A study by Ohio’s attorney general, Dave Yost, found that gun crime dropped in 6 of the state’s 8 largest cities after a constitutional carry law went into effect, allowing concealed carry without a permit.
Researchers analyzed crime data from a year before and after the 2022 law.
“In the year following, crime involving guns dropped across Ohio’s eight largest cities as a whole and in six of the eight individually,” the state attorney general’s office stated.
Six of Ohio’s eight largest cities saw less gun crime after the state’s “constitutional carry” law took effect, according to a study published today by the Center for Justice Research, a partnership between the office of AG Yost and @bgsu.

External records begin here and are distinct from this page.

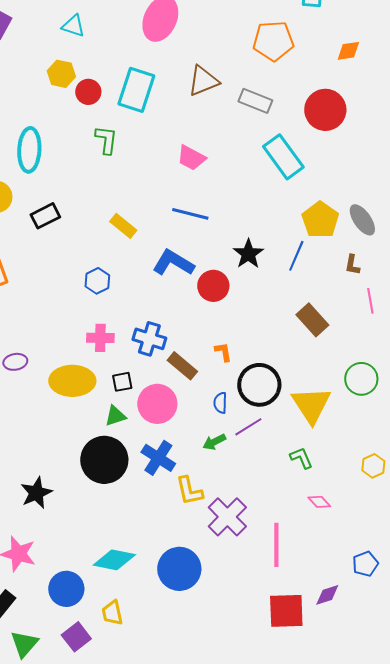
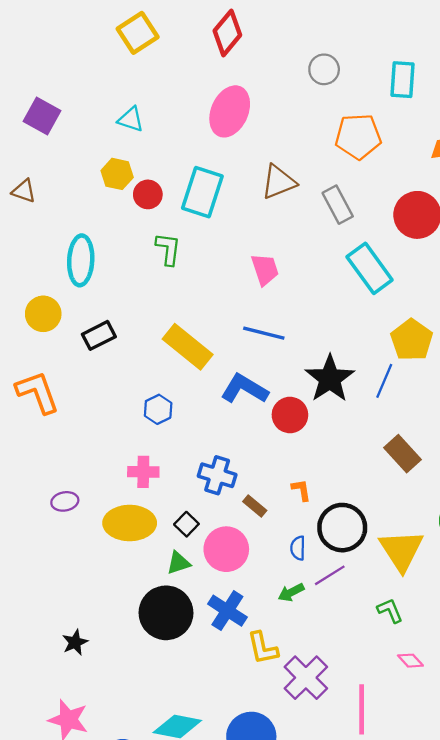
gray rectangle: (255, 101) -> (338, 205), turned 40
pink trapezoid: (191, 158) -> (265, 269), turned -136
yellow rectangle: (123, 226) -> (188, 347), size x1.6
black star: (248, 254) -> (330, 379), size x1.4
pink cross: (100, 338) -> (143, 472), moved
brown rectangle: (182, 366) -> (255, 506), size x0.7
black square: (122, 382) -> (186, 524), turned -35
black star: (36, 493) -> (75, 642), moved, size x0.7

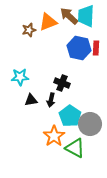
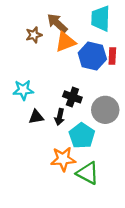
brown arrow: (69, 16) -> (57, 23), moved
orange triangle: (48, 22) -> (65, 42), moved
gray circle: (90, 124) -> (105, 110), moved
orange star: (54, 136) -> (63, 159), turned 30

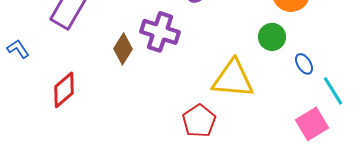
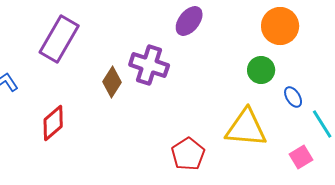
yellow triangle: (233, 79) -> (246, 128), moved
pink square: (312, 124) -> (301, 157), size x0.7

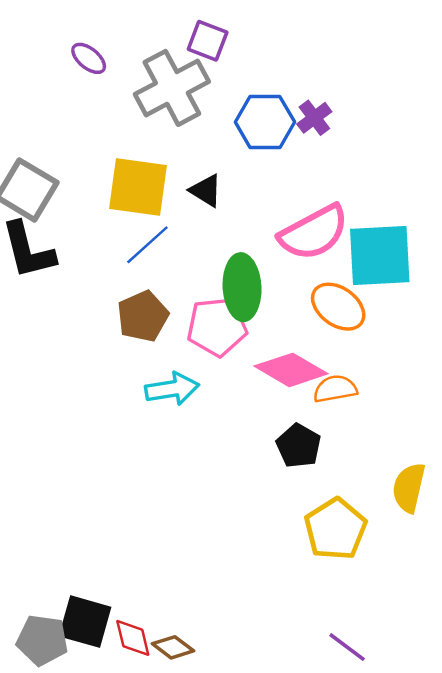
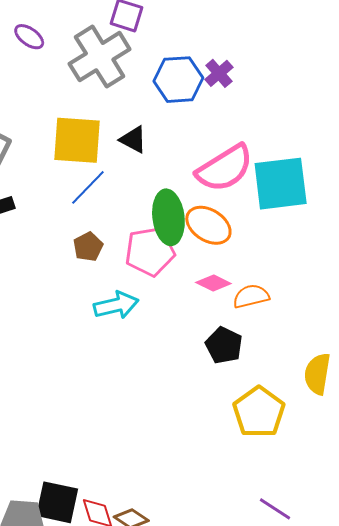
orange ellipse: (338, 307) -> (208, 225), moved
brown pentagon: (143, 316) -> (88, 247), size x0.7
pink diamond: (291, 370) -> (213, 283), size x0.6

Details: https://t.co/6gYnmJOdfe pic.twitter.com/OGCEgYPF2L— Ohio Attorney General Dave Yost (@OhioAG) January 3, 2024
Significant decreases occurred in Akron, Columbus and Toledo, with an overall 8% drop across the cities.
The study refutes claims that more legal guns cause more crime.

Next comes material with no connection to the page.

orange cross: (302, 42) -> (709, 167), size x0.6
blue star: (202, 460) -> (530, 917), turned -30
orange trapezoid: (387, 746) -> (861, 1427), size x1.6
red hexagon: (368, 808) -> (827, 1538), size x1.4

“Researchers analyzed data spanning from June 2021 to June 2023 — a year before and a year after the law took effect — focusing on crimes involving firearms, verified gunshot-detection alerts and the number of officers struck by gunfire,” the office said.

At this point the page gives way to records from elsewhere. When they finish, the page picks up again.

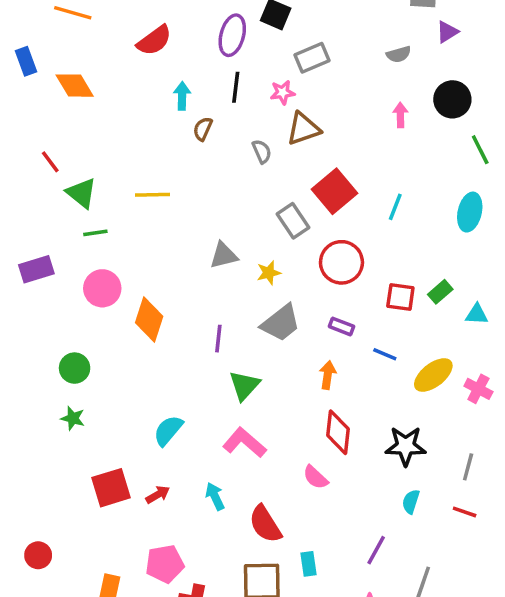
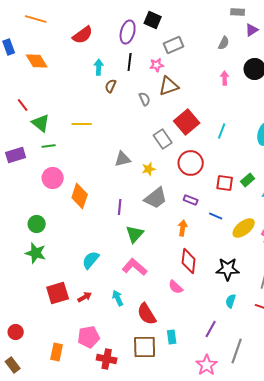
gray semicircle: (399, 54) -> (224, 43), turned -48
purple rectangle: (36, 269) -> (16, 155), moved
green star: (73, 418) -> (36, 253), size x1.5

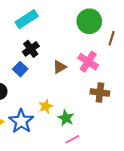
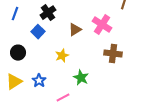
yellow star: (46, 106) -> (62, 56), moved
blue star: (21, 121) -> (39, 81), size x0.6
pink line: (72, 139) -> (63, 98), moved

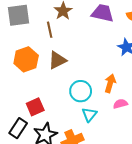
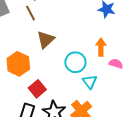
orange hexagon: (26, 59) -> (18, 64), moved
pink semicircle: (120, 104) -> (116, 64), turned 48

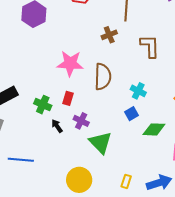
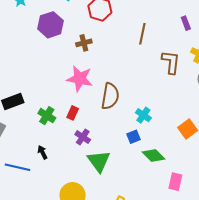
brown cross: (109, 35) -> (84, 43), moved
brown L-shape: (150, 46) -> (171, 62), moved
black arrow: (57, 126) -> (42, 152), moved
green diamond: (154, 129) -> (154, 155), turned 35

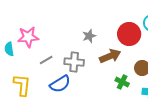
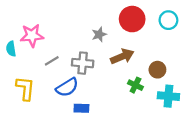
red circle: (129, 34) -> (132, 19), moved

“The study showed significant decreases in the number of crimes involving firearms in Akron, Columbus and Toledo, and across all eight cities combined,” the office added.
While gun violence is a real problem, the attorney general said pressure must be kept on criminals, not law-abiding gun owners exercising their rights.
He noted gun laws do little to stop criminals accessing guns illegally.
“I genuinely did not know what the study would find,” Yost said. “I thought it would be useful either way.”
“This is not to downplay the very real problem of crime in many neighborhoods in our cities — you don’t need a research team to see that gun violence destroys lives, families and opportunity,” he said.
“The key takeaway from this study is that we have to keep the pressure on the criminals who shoot people, rather than Ohioans who responsibly exercise their Second Amendment rights,” he said.
Critics argue gun control mainly restricts self-defense rights and empower criminals, as crime has risen in Democrat-run cities with strict laws.